Atlanta 'great city,' ex-Thrashers say

CHRIS STEVENSON, QMI Agency

, Last Updated: 3:59 PM ET

ATLANTA -- Ilya Kovalchuk got booed by Thrashers fans when he touched the puck when the New Jersey Devils visited recently.

But the former Thrashers star, who was traded away at the deadline last year after he turned down a contract extension, had only good things to say about his former team, its fans and the city.

"If they sell (tickets) to people who care about hockey, I'm sure they will survive," Kovalchuk said of the Thrashers, who are for sale and could be headed for Winnipeg or Quebec if a local buyer isn't found.

"I don't know about Winnipeg. I don't think the guys (players) want to go because this is a great city. When we made the playoffs here a couple of years ago this city was buzzing. We sold out every game. At some point ownership has to do something."

Kovalchuk joined Dany Heatley as former Thrashers top picks who wound up playing somewhere else. Heatley asked for a trade following his car accident which saw teammate Dan Snyder killed.
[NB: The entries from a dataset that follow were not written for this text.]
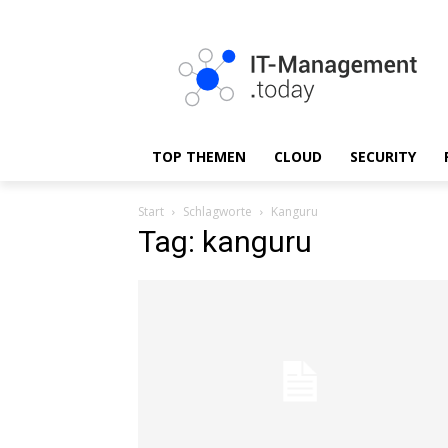
TOP THEMEN
CLOUD
SECURITY
Start
Schlagworte
Kanguru
Tag: kanguru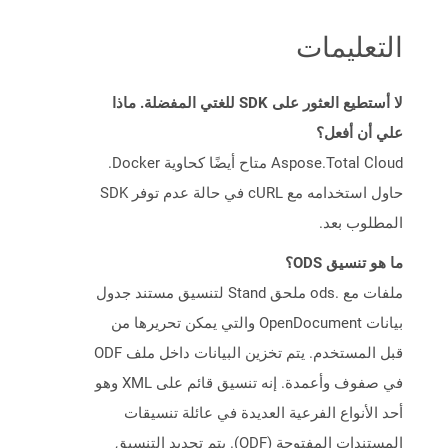
التعليمات
لا أستطيع العثور على SDK للغتي المفضلة. ماذا
علي أن أفعل؟
Aspose.Total Cloud متاح أيضًا كحاوية Docker.
حاول استخدامه مع cURL في حالة عدم توفر SDK
المطلوب بعد.
ما هو تنسيق ODS؟
ملفات مع .ods ملحق Stand لتنسيق مستند جدول
بيانات OpenDocument والتي يمكن تحريرها من
قبل المستخدم. يتم تخزين البيانات داخل ملف ODF
في صفوف وأعمدة. إنه تنسيق قائم على XML وهو
أحد الأنواع الفرعية العديدة في عائلة تنسيقات
المستندات المفتوحة (ODF). يتم تحديد التنسيق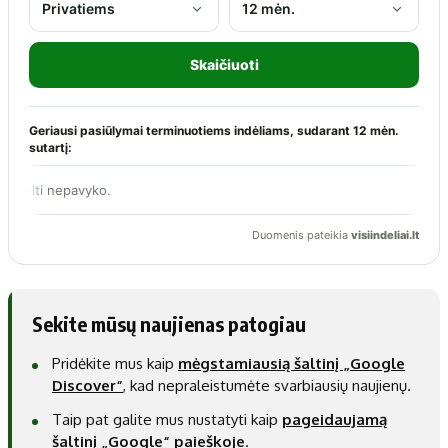
Sekite mūsų naujienas patogiau
Pridėkite mus kaip
mėgstamiausią šaltinį „Google
Discover“
, kad nepraleistumėte svarbiausių naujienų.
Taip pat galite mus nustatyti kaip
pageidaujamą
šaltinį „Google“ paieškoje
.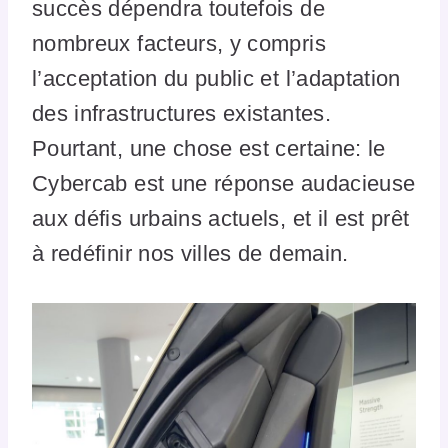
succès dépendra toutefois de
nombreux facteurs, y compris
l’acceptation du public et l’adaptation
des infrastructures existantes.
Pourtant, une chose est certaine: le
Cybercab est une réponse audacieuse
aux défis urbains actuels, et il est prêt
à redéfinir nos villes de demain.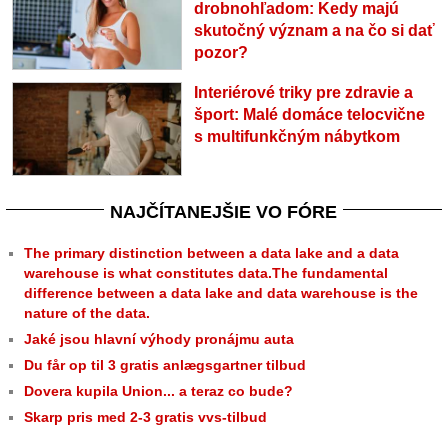
drobnohľadom: Kedy majú
skutočný význam a na čo si dať
pozor?
Interiérové triky pre zdravie a
šport: Malé domáce telocvične
s multifunkčným nábytkom
NAJČÍTANEJŠIE VO FÓRE
The primary distinction between a data lake and a data
warehouse is what constitutes data.The fundamental
difference between a data lake and data warehouse is the
nature of the data.
Jaké jsou hlavní výhody pronájmu auta
Du får op til 3 gratis anlægsgartner tilbud
Dovera kupila Union... a teraz co bude?
Skarp pris med 2-3 gratis vvs-tilbud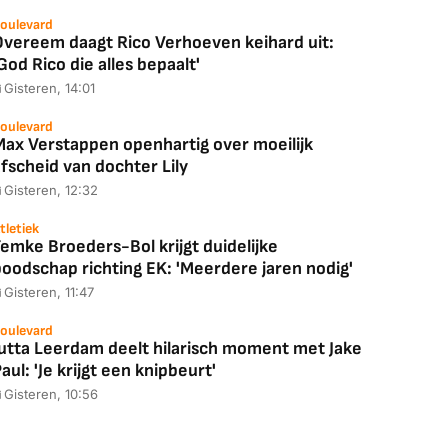
oulevard
Overeem daagt Rico Verhoeven keihard uit:
God Rico die alles bepaalt'
Gisteren, 14:01
oulevard
Max Verstappen openhartig over moeilijk
fscheid van dochter Lily
Gisteren, 12:32
tletiek
emke Broeders-Bol krijgt duidelijke
boodschap richting EK: 'Meerdere jaren nodig'
Gisteren, 11:47
oulevard
Jutta Leerdam deelt hilarisch moment met Jake
aul: 'Je krijgt een knipbeurt'
Gisteren, 10:56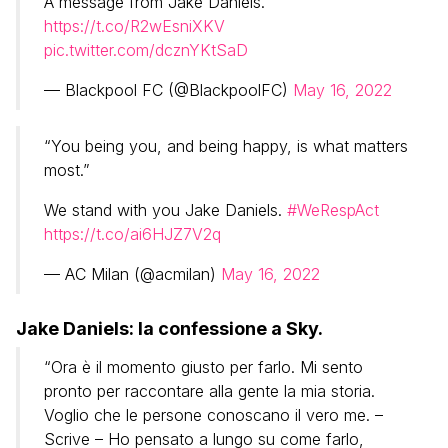
A message from Jake Daniels.
https://t.co/R2wEsniXKV
pic.twitter.com/dcznYKtSaD
— Blackpool FC (@BlackpoolFC)
May 16, 2022
“You being you, and being happy, is what matters
most.”
We stand with you Jake Daniels.
#WeRespAct
https://t.co/ai6HJZ7V2q
— AC Milan (@acmilan)
May 16, 2022
Jake Daniels: la confessione a Sky.
“Ora è il momento giusto per farlo. Mi sento
pronto per raccontare alla gente la mia storia.
Voglio che le persone conoscano il vero me. –
Scrive – Ho pensato a lungo su come farlo,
Kovalchuk said he still has an emotional attachment to the city and the hockey club.

"I would like to come back here and play against them. Like I said, I have a lot of great memories from this city and I still have strong feelings for the team. I care about them," he said. "It would be difficult if they moved. I wouldn't be hurt, but I want them to do well. I remember the fans. They are really patient fans.

"They're very disappointed in the way they've been treated by ownership. The problem is not going to go away in one day."
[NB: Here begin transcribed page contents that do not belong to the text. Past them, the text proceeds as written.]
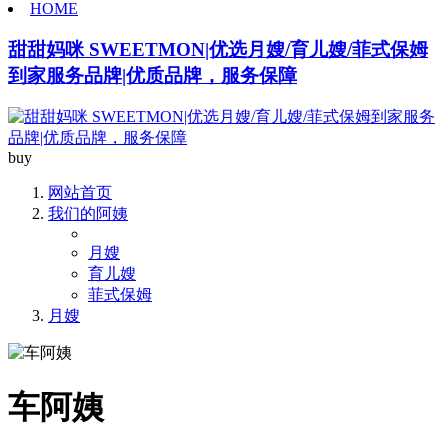
HOME
甜甜妈咪 SWEETMON|优选月嫂/育儿嫂/菲式保姆
到家服务品牌|优质品牌，服务保障
buy
网站首页
我们的阿姨
月嫂
育儿嫂
菲式保姆
月嫂
车阿姨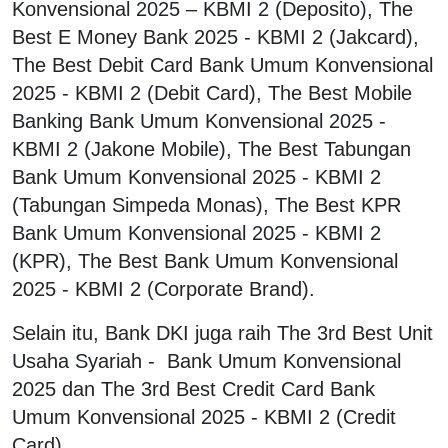
Konvensional 2025 – KBMI 2 (Deposito), The
Best E Money Bank 2025 - KBMI 2 (Jakcard),
The Best Debit Card Bank Umum Konvensional
2025 - KBMI 2 (Debit Card), The Best Mobile
Banking Bank Umum Konvensional 2025 -
KBMI 2 (Jakone Mobile), The Best Tabungan
Bank Umum Konvensional 2025 - KBMI 2
(Tabungan Simpeda Monas), The Best KPR
Bank Umum Konvensional 2025 - KBMI 2
(KPR), The Best Bank Umum Konvensional
2025 - KBMI 2 (Corporate Brand).
Selain itu, Bank DKI juga raih The 3rd Best Unit
Usaha Syariah - Bank Umum Konvensional
2025 dan The 3rd Best Credit Card Bank
Umum Konvensional 2025 - KBMI 2 (Credit
Card).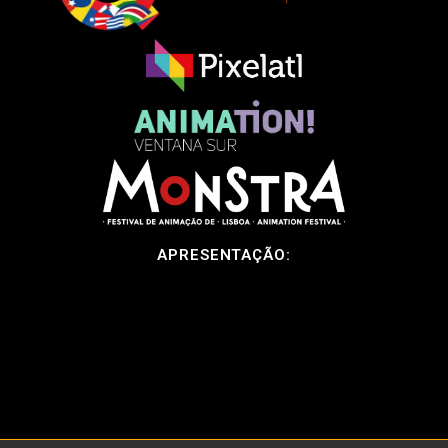
APRESENTAÇÃO: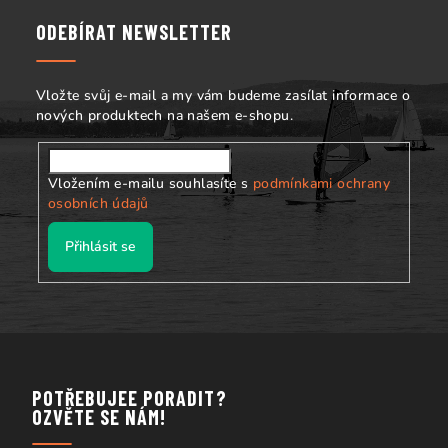
a
ODEBÍRAT NEWSLETTER
t
í
Vložte svůj e-mail a my vám budeme zasílat informace o
nových produktech na našem e-shopu.
Vložením e-mailu souhlasíte s
podmínkami ochrany
osobních údajů
Přihlásit se
POTŘEBUJEE PORADIT?
OZVĚTE SE NÁM!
Former Thrashers goaltender Johan Hedberg was here when the Thrashers were at their peak, selling out games down the stretch and making the playoffs for the only time in their existence.
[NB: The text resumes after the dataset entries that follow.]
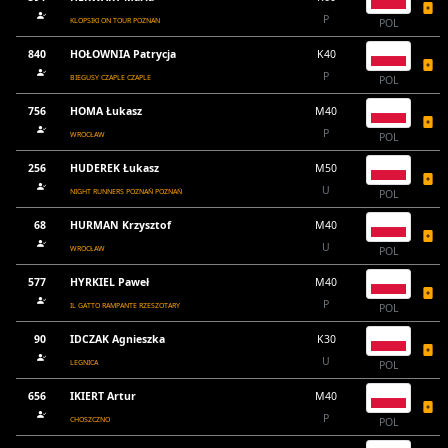
P
KLOPSIKI ON TOUR POZNAN
POL
840
HOŁOWNIA Patrycja
K40
P
BIEGUSY CZAPLE CZAPLE
POL
756
HOMA Łukasz
M40
P
WROCŁAW
POL
256
HUDEREK Łukasz
M50
U
NIGHT RUNNERS POZNAŃ POZNAŃ
POL
68
HURMAN Krzysztof
M40
U
WROCŁAW
POL
577
HYRKIEL Paweł
M40
P
IL GATTO RAMPANTE RZESZOTARY
POL
90
IDCZAK Agnieszka
K30
U
LEGNICA
POL
656
IKIERT Artur
M40
P
CHOSZCZNO
POL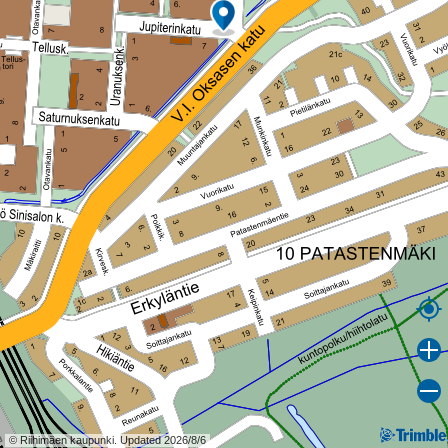
© Riihimäen kaupunki. Updated 2026/8/6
"I've seen this market work," said Hedberg. "I was here my first year (2006-07) and we had a really, really good team. We made the playoffs and we had high expectations to make a good run at it and the building in the playoffs was electric.

"This is a market where, when other sports like football stop, you get more fans coming back leading up towards the spring. There is no doubt in my mind that this market could work, but it takes time to build up a fan base and it takes time to build the grass roots of hockey where people have to play hockey for a while. You just have to keep with it and grow. That's why I think it's going to be in years to come a very strong market."

The question is whether the Thrashers have that much time.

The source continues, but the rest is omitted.